Acababa de intuir la teoría del miedo; aquella noche juró completarla, aceptó demostrar que cada uno es la sensación y el instante, que la continuidad aparente está vigilada por presiones, por rutinas, por inercias, por la debilidad y la cobardía que nos hacen indignos de la libertad. El hombre es disipación, postuló, y el miedo a la disipación.

--Juan Carlos Onetti


¿CÓMO CONOCÍ SU TERNURA? No conmigo, sino con los niños –los de sus hermanos y primos, los de sus amigos, todos los niños–, como los amaba sin descanso. Ella conoce el amor por el amor a los niños. Y ese amor es una entrega ciega.

–¿Por qué no podés quererme como los querés a ellos?

–Solo puedo querer así a los niños. Ellos no son interesados, son inocentes, ellos… –se interrumpió, miraba el suelo–. Jamás me dejarían y solo piden que los quiera –eso era todo, como siempre: el miedo; ella no quiere ser abandonada.

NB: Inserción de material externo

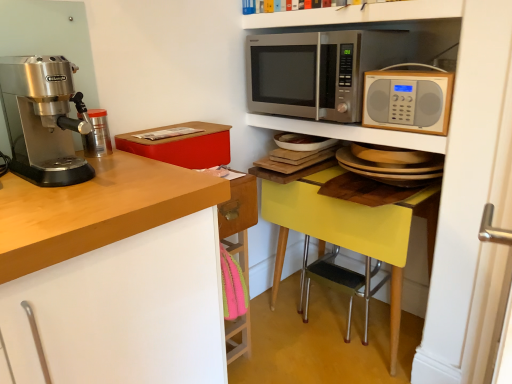 In order to face stainless steel microwave at upper center, the first microwave oven from the back, should I rotate leftwards or rightwards?

You should rotate right by 10.128 degrees.

What do you see at coordinates (317, 71) in the screenshot?
I see `stainless steel microwave at upper center, arranged as the 2th microwave oven when viewed from the front` at bounding box center [317, 71].

Where is `yellow glossy table at lower right`? yellow glossy table at lower right is located at coordinates (423, 216).

At what (x,y) coordinates should I click in order to perform the action: click on pink fabric at lower left. Please return your answer as a coordinate pair (x, y). This screenshot has height=384, width=512. Looking at the image, I should click on (239, 218).

The height and width of the screenshot is (384, 512). Find the location of `metallic silver canister at left`. metallic silver canister at left is located at coordinates tap(97, 134).

In order to face matte red box at upper left, should I rotate leftwards or rightwards?

You should rotate left by 10.410 degrees.

Identify the location of black rubber step stool at lower center. (338, 283).

Identify the location of polished stainless steel espresso machine at left. (42, 119).

Locate an element on the screen. Image resolution: width=512 pixels, height=384 pixels. stainless steel microwave at upper center, arranged as the 2th microwave oven when viewed from the front is located at coordinates (317, 71).

Is pink fabric at lower left completely or partially outside of metallic silver canister at left?

That's correct, pink fabric at lower left is outside of metallic silver canister at left.

Is pink fabric at lower left taller than metallic silver canister at left?

Indeed, pink fabric at lower left has a greater height compared to metallic silver canister at left.

Is pink fabric at lower left far away from metallic silver canister at left?

pink fabric at lower left is near metallic silver canister at left, not far away.

Considering the relative sizes of polished stainless steel espresso machine at left and stainless steel microwave at upper center, the first microwave oven from the back, in the image provided, is polished stainless steel espresso machine at left bigger than stainless steel microwave at upper center, the first microwave oven from the back,?

No.

Can you tell me how much polished stainless steel espresso machine at left and stainless steel microwave at upper center, the first microwave oven from the back, differ in facing direction?

There is a 89.6-degree angle between the facing directions of polished stainless steel espresso machine at left and stainless steel microwave at upper center, the first microwave oven from the back.

Measure the distance from polished stainless steel espresso machine at left to stainless steel microwave at upper center, the first microwave oven from the back.

They are 35.18 inches apart.

Does polished stainless steel espresso machine at left have a lesser width compared to stainless steel microwave at upper center, the first microwave oven from the back?

Yes, polished stainless steel espresso machine at left is thinner than stainless steel microwave at upper center, the first microwave oven from the back.

From a real-world perspective, is black rubber step stool at lower center on polished stainless steel espresso machine at left?

No.

Is black rubber step stool at lower center in front of or behind polished stainless steel espresso machine at left in the image?

black rubber step stool at lower center is positioned farther from the viewer than polished stainless steel espresso machine at left.

From the image's perspective, which is above, black rubber step stool at lower center or polished stainless steel espresso machine at left?

polished stainless steel espresso machine at left is shown above in the image.

Is black rubber step stool at lower center looking in the opposite direction of polished stainless steel espresso machine at left?

black rubber step stool at lower center does not have its back to polished stainless steel espresso machine at left.

Would you say white glossy shelf at upper center, acting as the first shelf starting from the top, is inside or outside yellow glossy table at lower right?

white glossy shelf at upper center, acting as the first shelf starting from the top, cannot be found inside yellow glossy table at lower right.

Is white glossy shelf at upper center, marked as the 2th shelf in a bottom-to-top arrangement, positioned with its back to yellow glossy table at lower right?

No, white glossy shelf at upper center, marked as the 2th shelf in a bottom-to-top arrangement,'s orientation is not away from yellow glossy table at lower right.

Can you confirm if white glossy shelf at upper center, acting as the first shelf starting from the top, is smaller than yellow glossy table at lower right?

Indeed, white glossy shelf at upper center, acting as the first shelf starting from the top, has a smaller size compared to yellow glossy table at lower right.

From the image's perspective, which is above, white glossy shelf at upper center, marked as the 2th shelf in a bottom-to-top arrangement, or yellow glossy table at lower right?

white glossy shelf at upper center, marked as the 2th shelf in a bottom-to-top arrangement.

In the scene shown: Considering the relative positions of polished stainless steel espresso machine at left and pink fabric at lower left in the image provided, is polished stainless steel espresso machine at left behind pink fabric at lower left?

That is False.

From a real-world perspective, which is physically above, polished stainless steel espresso machine at left or pink fabric at lower left?

In real-world perspective, polished stainless steel espresso machine at left is above.

Based on the photo, how much distance is there between polished stainless steel espresso machine at left and pink fabric at lower left?

polished stainless steel espresso machine at left is 21.32 inches away from pink fabric at lower left.

Is polished stainless steel espresso machine at left taller than pink fabric at lower left?

No, polished stainless steel espresso machine at left is not taller than pink fabric at lower left.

–Pero te dejarán cuando crezcan.

–Precisamente, entonces ya no serán niños. Solo los adultos abandonan a quienes los quieren.

–Si me quisieras como los querés a ellos yo tampoco te dejaría, nunca. Ni siquiera cuando dejara de ser niño –pero no le hizo gracia.

–Nadie puede garantizar eso, ni siquiera vos –los dos miramos hacia la noche unos segundos, callados, luego ella continuó–. Yo sé que vos sos bueno. Y te lo merecés todo.

–Pero vos no podés dármelo –ella no dijo nada, luego yo continué–. O no querés, más bien.

–Tal vez sea lo mismo. Si vos pudieras quererme sin pedirme que yo te quiera como vos me querés…

–¿Qué?

–No sé. Tal vez…

–Tal vez te estás perdiendo de algo, ¿has pensado en eso? Que no es posible querer solo a medias, poniendo siempre un límite bien definido, como si después de ese límite todo estuviera condenado a irse a la mierda.

–¿Y no lo está?

–No lo sabremos, supongo, a no ser que querás ir a averiguarlo.

–No quiero sufrir.

–¿Preferís la indiferencia? ¿Preferís sacrificar…?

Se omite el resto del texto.